The setting is Mumbai, and the Hindu myth of the monkey-god Hanuman provides the film with both its title and its heavy-handed central metaphor. Kid is first seen in an ape mask fighting (and losing) bare-knuckle battles in an underground arena run by a sleazy South African (Sharlto Copley). Through planning and guile, the hero gets hired as a dishwasher in a combination nightclub/VIP brothel for the country’s politically powerful and works his way toward his quarry: a sadistic chief of police (Sikander Kher) and Baba Shakti (Makarand Deshpande), the white-robed spiritual guru who’s running the whole corrupt show.

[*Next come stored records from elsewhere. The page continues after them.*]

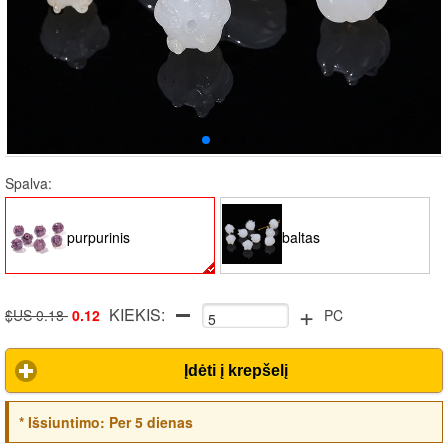
Spalva:
purpurinis
baltas
+
KIEKIS:
$US 0.18
0.12
PC
Įdėti į krepšelį
*
Išsiuntimo:
Per 5 dienas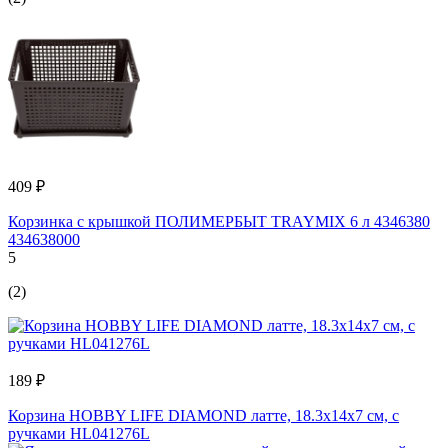
409 ₽
Корзинка с крышкой ПОЛИМЕРБЫТ TRAYMIX 6 л 4346380
434638000
5
(2)
189 ₽
Корзина HOBBY LIFE DIAMOND латте, 18.3х14х7 см, с
ручками HL041276L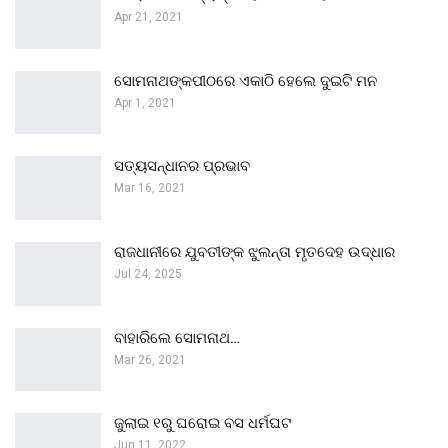
Apr 21, 2021
ସୋମନାଥଙ୍କପୀଠରେ ଏକାଠି ହେଲେ ଦୁଇଟି ମନ
Apr 1, 2021
ସତ୍ୟସନ୍ଧାନର ପ୍ରଭାବ
Mar 16, 2021
ରାଜଧାନୀରେ ଯୁବତୀଙ୍କ ଝୁଲନ୍ତା ମୃତଦେହ ଉଦ୍ଧାର
Jul 24, 2025
ବାହାରିଲେ ସୋମନାଥ…
Mar 26, 2021
ଜୁଲାଇ ୧ରୁ ଘରୋଇ ବସ ଧର୍ମଘଟ
Jun 11, 2022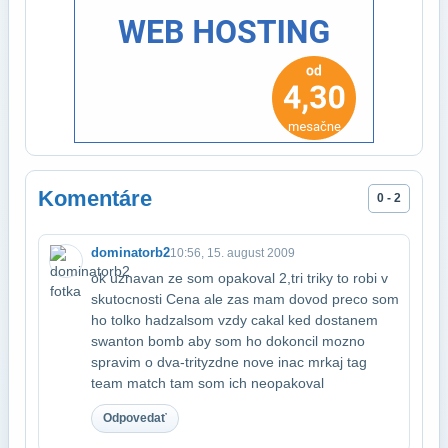
Komentáre
0 - 2
dominatorb2
10:56, 15. august 2009
ok uznavan ze som opakoval 2,tri triky to robi v
skutocnosti Cena
ale zas mam dovod preco som
ho tolko hadzal​som vzdy cakal ked dostanem
swanton bomb aby som ho dokoncil mozno
spravim o dva-tri​tyzdne nove inac mrkaj tag
team match tam som ich neopakoval
Odpovedať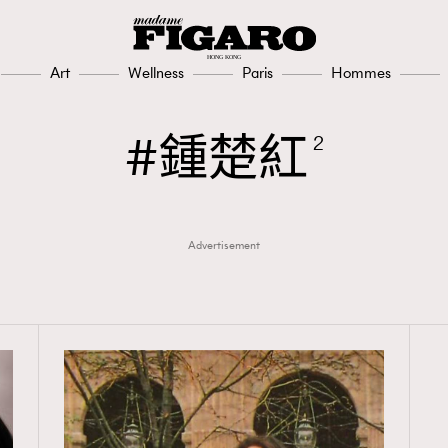
Art
Wellness
Paris
Hommes
鍾楚紅
2
Advertisement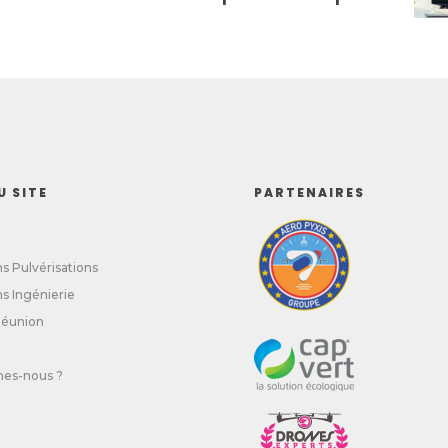
U SITE
PARTENAIRES
ns Pulvérisations
ns Ingénierie
 Réunion
es-nous ?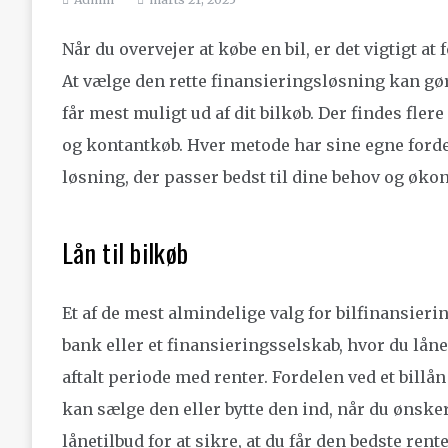
Når du overvejer at købe en bil, er det vigtigt at
At vælge den rette finansieringsløsning kan gør
får mest muligt ud af dit bilkøb. Der findes fler
og kontantkøb. Hver metode har sine egne forde
løsning, der passer bedst til dine behov og øko
Lån til bilkøb
Et af de mest almindelige valg for bilfinansiering
bank eller et finansieringsselskab, hvor du låner
aftalt periode med renter. Fordelen ved et billån e
kan sælge den eller bytte den ind, når du ønsker
lånetilbud for at sikre, at du får den bedste rent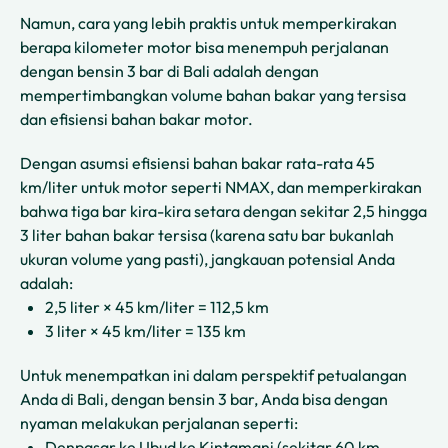
Namun, cara yang lebih praktis untuk memperkirakan
berapa kilometer motor bisa menempuh perjalanan
dengan bensin 3 bar di Bali adalah dengan
mempertimbangkan volume bahan bakar yang tersisa
dan efisiensi bahan bakar motor.
Dengan asumsi efisiensi bahan bakar rata-rata 45
km/liter untuk motor seperti NMAX, dan memperkirakan
bahwa tiga bar kira-kira setara dengan sekitar 2,5 hingga
3 liter bahan bakar tersisa (karena satu bar bukanlah
ukuran volume yang pasti), jangkauan potensial Anda
adalah:
2,5 liter × 45 km/liter = 112,5 km
3 liter × 45 km/liter = 135 km
Untuk menempatkan ini dalam perspektif petualangan
Anda di Bali, dengan bensin 3 bar, Anda bisa dengan
nyaman melakukan perjalanan seperti:
Denpasar ke Ubud ke Kintamani (sekitar 60 km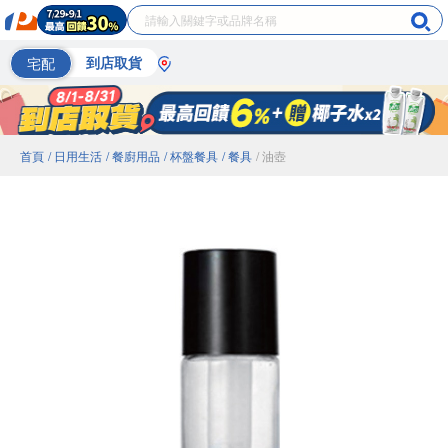
宅配
到店取貨
首頁
/ 日用生活
/ 餐廚用品
/ 杯盤餐具
/ 餐具
/ 油壺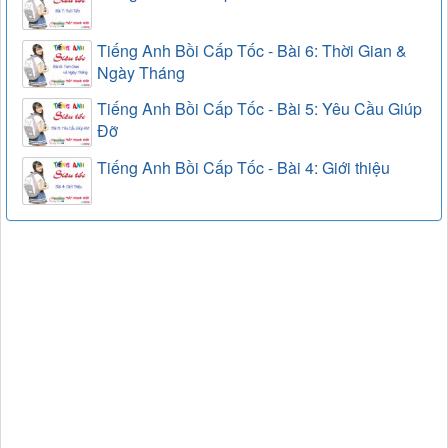
Tiếng Anh Bồi Cấp Tốc - Bài 6: Thời Gian &
Ngày Tháng
Tiếng Anh Bồi Cấp Tốc - Bài 5: Yêu Cầu Giúp
Đỡ
Tiếng Anh Bồi Cấp Tốc - Bài 4: Giới thiệu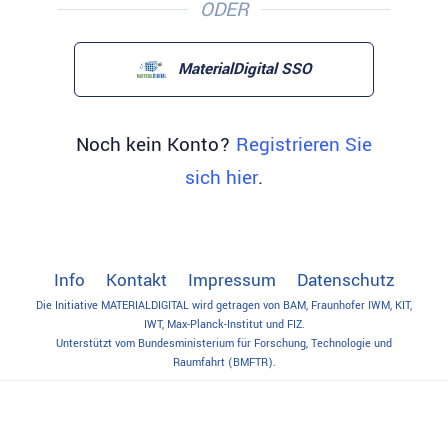
ODER
MaterialDigital SSO
Noch kein Konto?
Registrieren Sie
sich hier
.
Info
Kontakt
Impressum
Datenschutz
Die Initiative MATERIALDIGITAL wird getragen von BAM, Fraunhofer IWM, KIT,
IWT, Max-Planck-Institut und FIZ.
Unterstützt vom Bundesministerium für Forschung, Technologie und
Raumfahrt (BMFTR).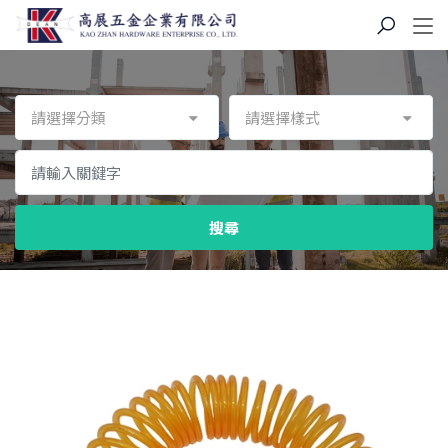
請選擇分類
請選擇樣式
搜尋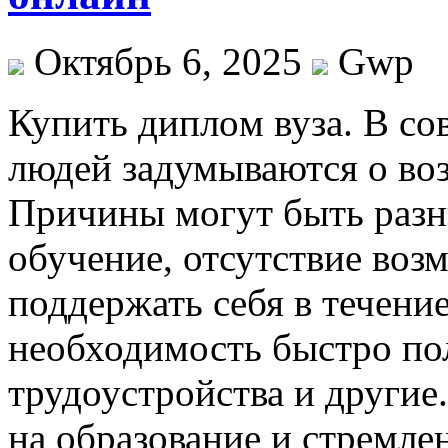
Октябрь 6, 2025
Gwp
Купить диплoм вузa. В с
людей задумываются о во
Причины могут быть разн
обучение, отсутствие во
поддержать себя в течени
необходимость быстро по
трудоустройства и другие
на образование и стремл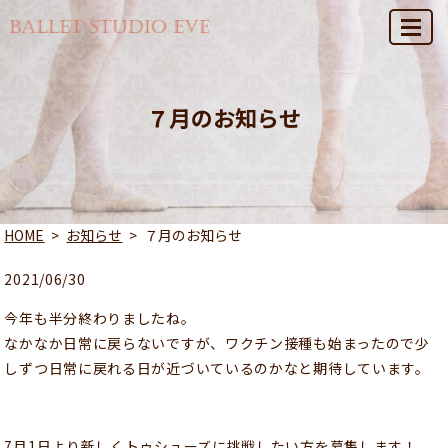
MENU
７月のお知らせ
HOME
お知らせ
７月のお知らせ
2021/06/30
今年も半分終わりましたね。
なかなか日常に戻らないですが、ワクチン接種も始まったので少
しずつ日常に戻れる日が近づいているのかなと期待しています。
7月1日より新しくトゥシューズに挑戦したい方を募集します！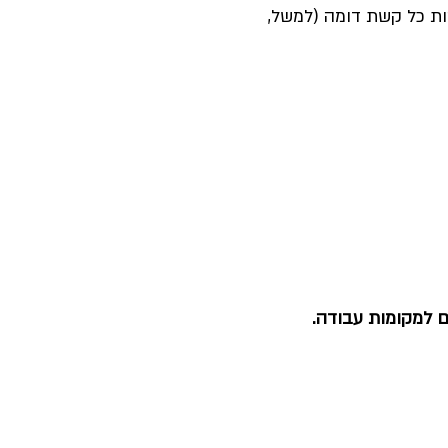
 ומהות כל קשת דומה (למשל,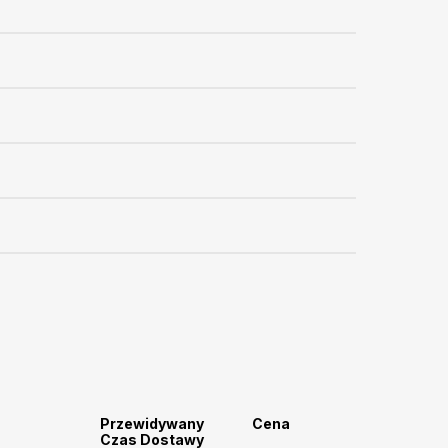
Przewidywany
Cena
Czas Dostawy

What Kid’s beef? In flashbacks that take a while to get on with, we learn that he and his sainted mother (Adithi Kalkunte) belonged to an ethnic minority the guru and his followers object to, and things did not end well for the mother. Since this is roughly the plot of every revenge narrative since narrative was invented, it hardly counts as a spoiler.

No, what matters in le Cinema du Wick is that the hero must be stoic and exhausted while remaining upright – both morally and physically – and that he possess nearly mystical fighting skills while being able to improvise using any and all tools at hand: knife, ax, cocktail tray, half a porcelain sink. The other key component of the genre – which, to be fair, owes plenty to decades of martial arts films from Hong Kong, Japan and Thailand – is that the fights be choreographed as nonstop action ballets, stretching and bending the laws of physics as much as any Busby Berkeley dance routine.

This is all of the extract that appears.